Monday, January 22, 2007

"Fed-Ex" Social Engineering / ID Theft Scam?

At 7am this morning I was woken up by the phone ringing. I didn't make it to the phone in time, and it rang off. "Who the hell is ringing me at 7am?" I thought, in my usual semi-comatose, semi-neanderthal pre-coffee state, but a 1471 said "we do not have the caller's number". Hmmm....

Twenty minutes later it rang again. This time I got there in time to pick up -

"Hello?" I said.
(Well, admittedly, at that time in the morning it was probably more like "blrglhmph?", but you'll have to perform the necessary transliterations yourself for the rest of this transcript)

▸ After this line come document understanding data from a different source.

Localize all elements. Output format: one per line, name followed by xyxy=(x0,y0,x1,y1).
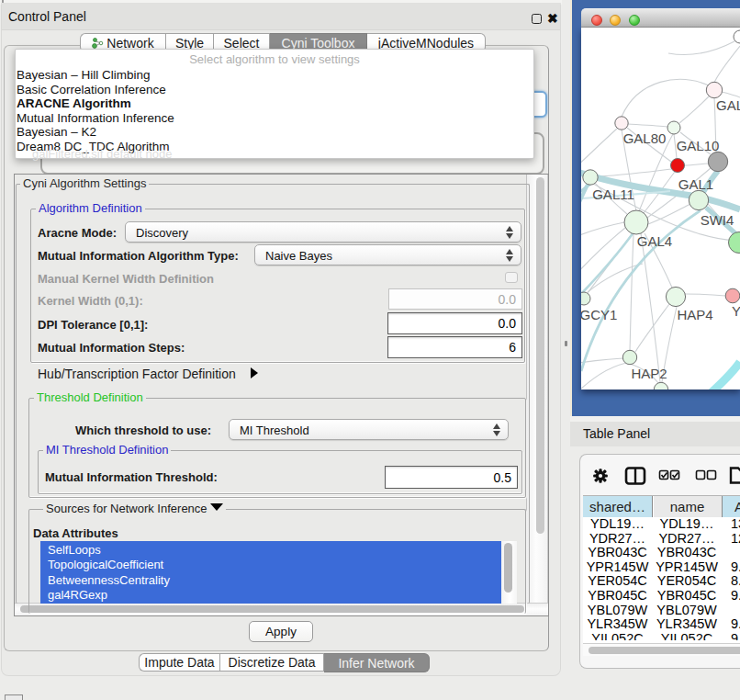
svg-text:GAL11: GAL11 xyxy=(592,186,634,202)
svg-text:GAL10: GAL10 xyxy=(677,138,720,153)
svg-text:GCY1: GCY1 xyxy=(581,307,617,322)
svg-text:GAL1: GAL1 xyxy=(678,176,713,192)
svg-text:GAL4: GAL4 xyxy=(637,233,672,249)
svg-text:GAL80: GAL80 xyxy=(623,130,667,146)
svg-text:HAP4: HAP4 xyxy=(677,307,712,322)
svg-text:Y: Y xyxy=(732,303,740,319)
svg-text:SWI4: SWI4 xyxy=(701,212,734,228)
svg-text:HAP2: HAP2 xyxy=(631,366,667,381)
svg-text:GAL7: GAL7 xyxy=(716,97,740,113)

A man with a very strong Indian-type accent replied:
"Hello, can I speak to Mr. Alistair Davidson?"


"Is your address [my address and postcode] ?"

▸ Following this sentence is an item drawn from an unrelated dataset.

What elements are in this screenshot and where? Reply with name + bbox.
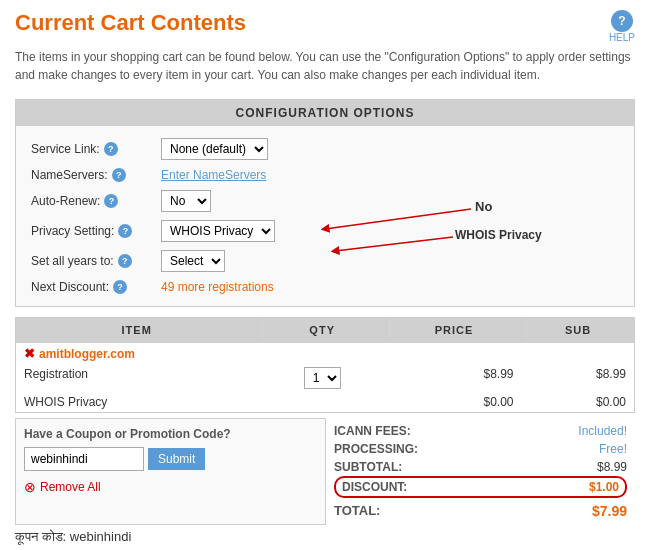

"This is Fed-Ex, we have a package to deliver to you this afternoon"

"Oh ok..." why do you need to ring me at 7am about it? I thought

"I need to confirm some security details - can you give me Mr Alistair Davidson's date of birth?"

Now at this point my tinfoil-hat alarm bells started ringing -

  • why would Fed Ex possibly want my date of birth in order to deliver a package?

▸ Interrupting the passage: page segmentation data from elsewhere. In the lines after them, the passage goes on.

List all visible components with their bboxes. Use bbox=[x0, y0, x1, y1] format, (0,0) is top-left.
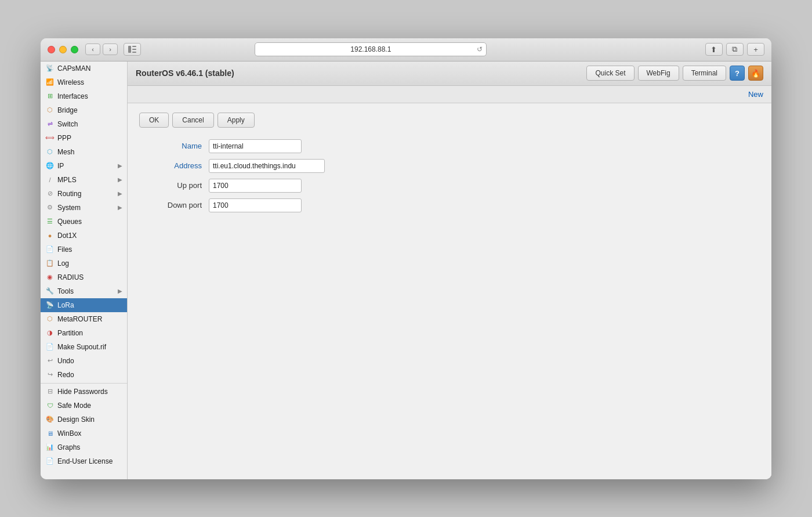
up-port-row: Up port bbox=[139, 179, 760, 193]
sidebar-label-graphs: Graphs bbox=[57, 443, 122, 451]
address-text: 192.168.88.1 bbox=[350, 45, 391, 53]
sidebar-item-files[interactable]: 📄 Files bbox=[41, 243, 127, 256]
sidebar-item-routing[interactable]: ⊘ Routing ▶ bbox=[41, 187, 127, 201]
name-row: Name bbox=[139, 139, 760, 153]
sidebar-item-winbox[interactable]: 🖥 WinBox bbox=[41, 426, 127, 440]
sidebar-label-log: Log bbox=[57, 259, 122, 267]
system-arrow: ▶ bbox=[118, 204, 122, 211]
design-skin-icon: 🎨 bbox=[45, 415, 55, 424]
sidebar-item-tools[interactable]: 🔧 Tools ▶ bbox=[41, 284, 127, 298]
sidebar-toggle-button[interactable] bbox=[124, 43, 141, 56]
sidebar-item-partition[interactable]: ◑ Partition bbox=[41, 326, 127, 340]
sidebar-item-queues[interactable]: ☰ Queues bbox=[41, 215, 127, 229]
sidebar-label-mpls: MPLS bbox=[57, 176, 118, 184]
sidebar-item-metarouter[interactable]: ⬡ MetaROUTER bbox=[41, 312, 127, 326]
forward-button[interactable]: › bbox=[103, 44, 118, 55]
winbox-icon: 🖥 bbox=[45, 429, 55, 438]
form-table: Name Address Up port Down port bbox=[139, 139, 760, 212]
eula-icon: 📄 bbox=[45, 457, 55, 466]
sidebar-divider bbox=[41, 383, 127, 384]
address-input[interactable] bbox=[209, 159, 325, 173]
ok-button[interactable]: OK bbox=[139, 113, 169, 128]
sidebar-item-dot1x[interactable]: ● Dot1X bbox=[41, 229, 127, 243]
sidebar-item-system[interactable]: ⚙ System ▶ bbox=[41, 201, 127, 215]
apply-button[interactable]: Apply bbox=[217, 113, 255, 128]
sidebar-item-design-skin[interactable]: 🎨 Design Skin bbox=[41, 413, 127, 426]
mpls-icon: / bbox=[45, 175, 55, 185]
tools-icon: 🔧 bbox=[45, 287, 55, 296]
name-input[interactable] bbox=[209, 139, 302, 153]
sidebar: 📡 CAPsMAN 📶 Wireless ⊞ Interfaces ⬡ Brid… bbox=[41, 62, 128, 479]
safe-mode-icon: 🛡 bbox=[45, 401, 55, 410]
sidebar-label-switch: Switch bbox=[57, 120, 122, 128]
sidebar-label-system: System bbox=[57, 204, 118, 212]
sidebar-label-interfaces: Interfaces bbox=[57, 92, 122, 100]
up-port-input[interactable] bbox=[209, 179, 302, 193]
quick-set-button[interactable]: Quick Set bbox=[586, 66, 634, 81]
webfig-button[interactable]: WebFig bbox=[638, 66, 679, 81]
sidebar-label-bridge: Bridge bbox=[57, 106, 122, 114]
sidebar-item-safe-mode[interactable]: 🛡 Safe Mode bbox=[41, 399, 127, 413]
queues-icon: ☰ bbox=[45, 217, 55, 226]
name-label: Name bbox=[139, 142, 209, 150]
radius-icon: ◉ bbox=[45, 273, 55, 282]
sidebar-label-make-supout: Make Supout.rif bbox=[57, 343, 122, 351]
refresh-button[interactable]: ↺ bbox=[477, 45, 483, 53]
tools-arrow: ▶ bbox=[118, 288, 122, 294]
close-button[interactable] bbox=[48, 46, 55, 53]
sidebar-label-redo: Redo bbox=[57, 371, 122, 379]
mesh-icon: ⬡ bbox=[45, 147, 55, 157]
sidebar-label-files: Files bbox=[57, 245, 122, 254]
svg-rect-2 bbox=[132, 49, 136, 50]
help-icon: ? bbox=[735, 69, 740, 78]
minimize-button[interactable] bbox=[59, 46, 67, 53]
sidebar-label-routing: Routing bbox=[57, 190, 118, 198]
flame-button[interactable]: 🔥 bbox=[748, 66, 763, 81]
sidebar-item-capsман[interactable]: 📡 CAPsMAN bbox=[41, 62, 127, 75]
sidebar-item-ppp[interactable]: ⟺ PPP bbox=[41, 131, 127, 145]
log-icon: 📋 bbox=[45, 259, 55, 268]
maximize-button[interactable] bbox=[71, 46, 78, 53]
wireless-icon: 📶 bbox=[45, 78, 55, 87]
sidebar-item-mesh[interactable]: ⬡ Mesh bbox=[41, 145, 127, 159]
sidebar-item-radius[interactable]: ◉ RADIUS bbox=[41, 270, 127, 284]
form-area: OK Cancel Apply Name Address Up port bbox=[128, 103, 771, 479]
bridge-icon: ⬡ bbox=[45, 106, 55, 115]
redo-icon: ↪ bbox=[45, 370, 55, 379]
sidebar-label-tools: Tools bbox=[57, 287, 118, 295]
terminal-button[interactable]: Terminal bbox=[683, 66, 726, 81]
sidebar-item-ip[interactable]: 🌐 IP ▶ bbox=[41, 159, 127, 173]
cancel-button[interactable]: Cancel bbox=[172, 113, 213, 128]
sidebar-item-switch[interactable]: ⇌ Switch bbox=[41, 117, 127, 131]
ip-arrow: ▶ bbox=[118, 162, 122, 169]
sidebar-item-make-supout[interactable]: 📄 Make Supout.rif bbox=[41, 340, 127, 354]
sidebar-item-hide-passwords[interactable]: ⊟ Hide Passwords bbox=[41, 385, 127, 399]
sidebar-item-wireless[interactable]: 📶 Wireless bbox=[41, 75, 127, 89]
sidebar-item-interfaces[interactable]: ⊞ Interfaces bbox=[41, 89, 127, 103]
sidebar-item-redo[interactable]: ↪ Redo bbox=[41, 368, 127, 382]
address-bar[interactable]: 192.168.88.1 ↺ bbox=[255, 42, 487, 56]
partition-icon: ◑ bbox=[45, 328, 55, 338]
sidebar-item-log[interactable]: 📋 Log bbox=[41, 256, 127, 270]
share-button[interactable]: ⬆ bbox=[705, 43, 723, 56]
undo-icon: ↩ bbox=[45, 356, 55, 366]
sidebar-label-radius: RADIUS bbox=[57, 273, 122, 281]
sidebar-item-eula[interactable]: 📄 End-User License bbox=[41, 454, 127, 468]
sidebar-item-undo[interactable]: ↩ Undo bbox=[41, 354, 127, 368]
sidebar-item-mpls[interactable]: / MPLS ▶ bbox=[41, 173, 127, 187]
sidebar-item-graphs[interactable]: 📊 Graphs bbox=[41, 440, 127, 454]
system-icon: ⚙ bbox=[45, 203, 55, 212]
sidebar-label-hide-passwords: Hide Passwords bbox=[57, 388, 122, 396]
sidebar-item-bridge[interactable]: ⬡ Bridge bbox=[41, 103, 127, 117]
add-tab-button[interactable]: + bbox=[747, 43, 764, 56]
back-button[interactable]: ‹ bbox=[85, 44, 100, 55]
sidebar-label-ppp: PPP bbox=[57, 134, 122, 142]
window-button[interactable]: ⧉ bbox=[726, 43, 744, 56]
lora-icon: 📡 bbox=[45, 301, 55, 310]
help-button[interactable]: ? bbox=[730, 66, 745, 81]
sidebar-label-ip: IP bbox=[57, 162, 118, 170]
down-port-input[interactable] bbox=[209, 198, 302, 212]
sidebar-item-lora[interactable]: 📡 LoRa bbox=[41, 298, 127, 312]
header-buttons: Quick Set WebFig Terminal ? 🔥 bbox=[586, 66, 763, 81]
new-button[interactable]: New bbox=[748, 90, 763, 99]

  • come to think of it, how would they know my telephone number?

  • in fact, how did I know this guy was from Fed Ex at all? He said he was calling from Fed Ex, but I could ring up anyone at random and claim to be Kylie Minogue, it wouldn't make it true...

I decided to play it cautious -

"Why do you need my date of birth?" I asked

"I need to confirm these security details to deliver the package" he said

"Well I'm not going to give that information out," I replied

"But we won't be able to deliver this package" he was starting to get a little tell-tale this-isn't-the-way-it's-supposed-to-go tone of voice

"Ok," I paused, thinking - in fact, how did they get my number? I've never sent anything by Fed-Ex, but I'm fairly sure they won't require any information about the addressee other than the address? Now I was really suspicious - time to challenge back....

"So who's this package from?" I asked

"Er - it's a cash, door-to-door delivery, I can't tell you who it's from" he replied. Well, I'll give him a 5.7 on artistic impression for speedy improvisation, I thought, but there was a definite hesitation there, for which the Russian judges would mark him down on technical merit. Besides, if they'll happily accept packages for delivery without any information about the sender, then they certainly wouldn't need to know anything about the recipient

"So can you tell me Mr Alistair Davidson's date of birth?" he returned to what I was increasingly convinced was his script.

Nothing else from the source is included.